単項+演算子も使いよう

高木です。おはようございます。

私は結構いい歳になってきましたが、それでも現役のプログラマーであり、そのことを良しとしています。
そういうこともあって、また、実際に手がけている案件に関わる具体的な話題に触れるのも気が引けることから、プログラミングに関するマニアックな話題をブログで書くようにしています。
今回もそういうネタです。

コーディングをしていると、ふと気になることがときどきあります。
単項の+演算子もそのひとつです。

多くのプログラミング言語では+演算子は2種類あって、ひとつは加算を行うための二項演算子です。
もうひとつが、今回取り上げる単項の+演算子です。

同じ仲間の演算子には単項-演算子がありますが、こちらは符号を反転させることでオペランドとは異なる値に評価されることになりますから、使い方ははっきりしていますね。
それに対して、単項+演算子を使っても値が変わるわけではなく、いまひとつ使い道がわからないという人も多いのではないでしょうか?

今回もいくつかの言語について考察したいと思います。
例によって、対象となる言語はC、C++、Java、C#、そしてPHPです。

まず、CとC++について見ていきます。

これらの言語では、単項+演算子を使うと、オペランドが汎整数型であれば汎整数拡張が適用されます。
つまり、オペランドがint型より小さい型で、かつint型の表現範囲を超えなければ、int型に暗黙的に型変換されます。
また、unsigned int型と表現範囲が同じであれば、unsigned int型に暗黙的に型変換されます。

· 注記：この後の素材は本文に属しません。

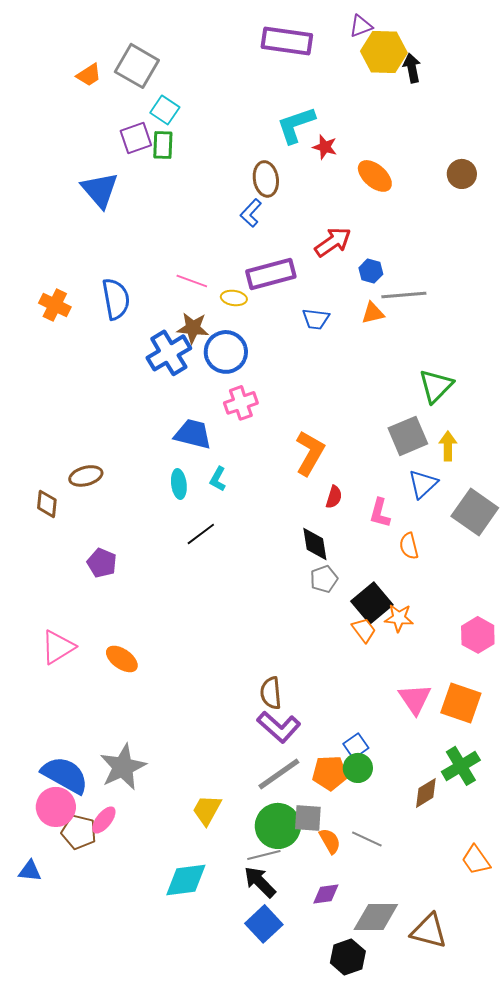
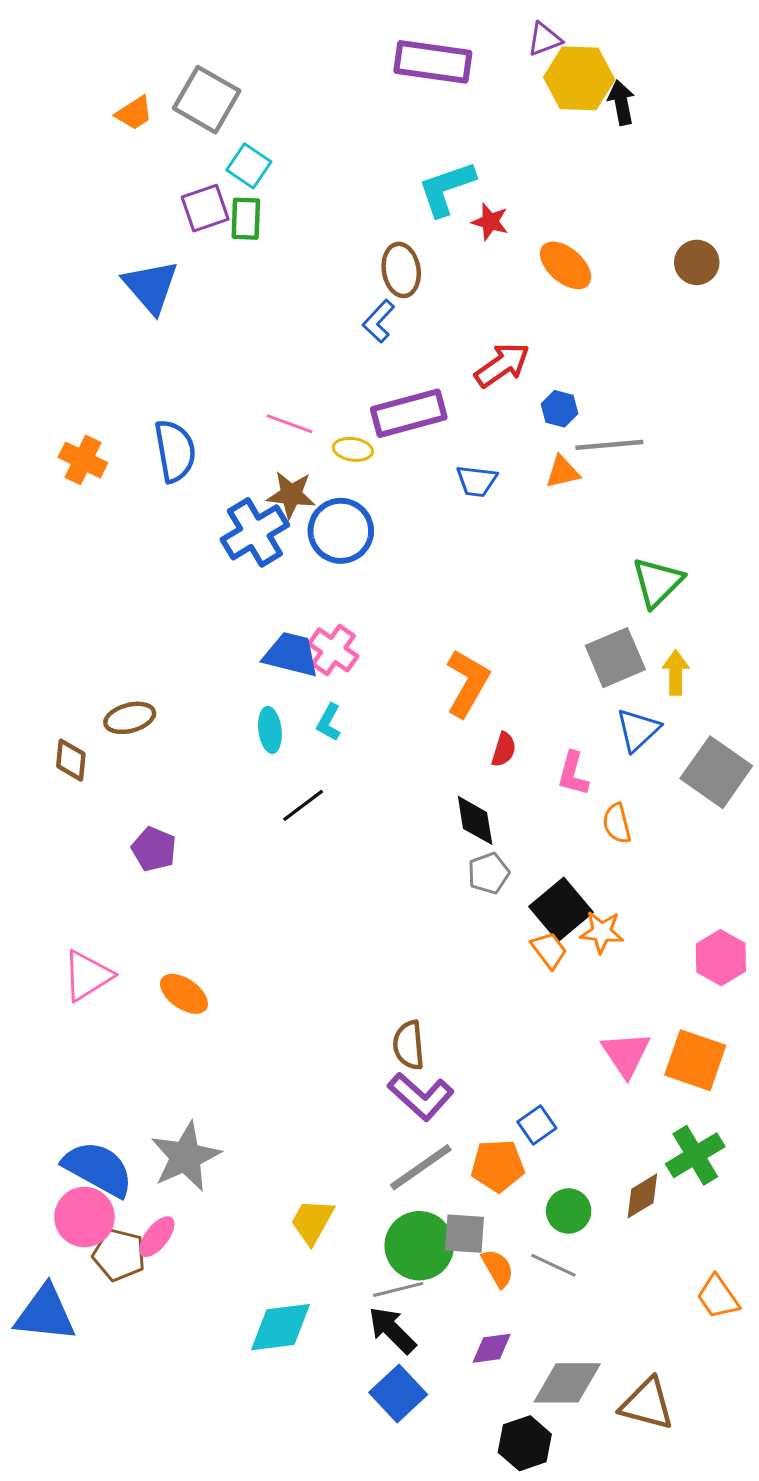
pink cross: (241, 403) -> (333, 650), moved, turned -36
green circle: (358, 768) -> (569, 1211), moved
blue triangle: (30, 871) -> (45, 1314), size x1.8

このように、単項+演算子で値は変わりませんが、明示的に汎整数拡張を適用させる効果があります。
Cの場合はそんなに有用ではありませんが、C++の場合には多重定義やテンプレートを解決する上で重要です。

次にJavaとC#を見ていきます。

この二つの言語は別物ですが、こと単項+演算子に関しては同じように振る舞うと考えてよいでしょう。
単項+演算子を使うと、オペランドにはunary numeric promotionが適用されます。
CやC++と同様、int型より小さい型はint型に暗黙的に変換されます。

C#の場合には、byte型やushort型のような符号無し整数型もint型に型変換されるので注意が必要です。
この辺りもCやC++と同じですね。

最後にPHPを見ていきましょう。

PHPには、表現範囲は異なる細かい型の違いはそんなにありません。
ですので、汎整数拡張やunary numeric promotionの類いが発生することはありません。

しかし、PHPではもっとすごい型変換が単項+演算子によって引き起こされます。
具体的には、文字列に対して単項+演算子を適用した場合、浮動小数点数に変換できればfloat型に、整数値に変換できればint型に型変換されます。
これは使えますね。

ざっと見てきたように、単項+演算子を使っても値が変わらないから無意味ということはなさそうです。
単項+演算子を使うことで、暗黙の型変換を適用することができます。
しかも、記述するのはたった1文字です。

このように、言語仕様の細かいところまで事前に把握しておくことには価値があります。
効率よくコーディングできるようになるのはもちろん、ソースコードを読んだだけで実際に動かさなくても詳細な動作を追跡できるようになります。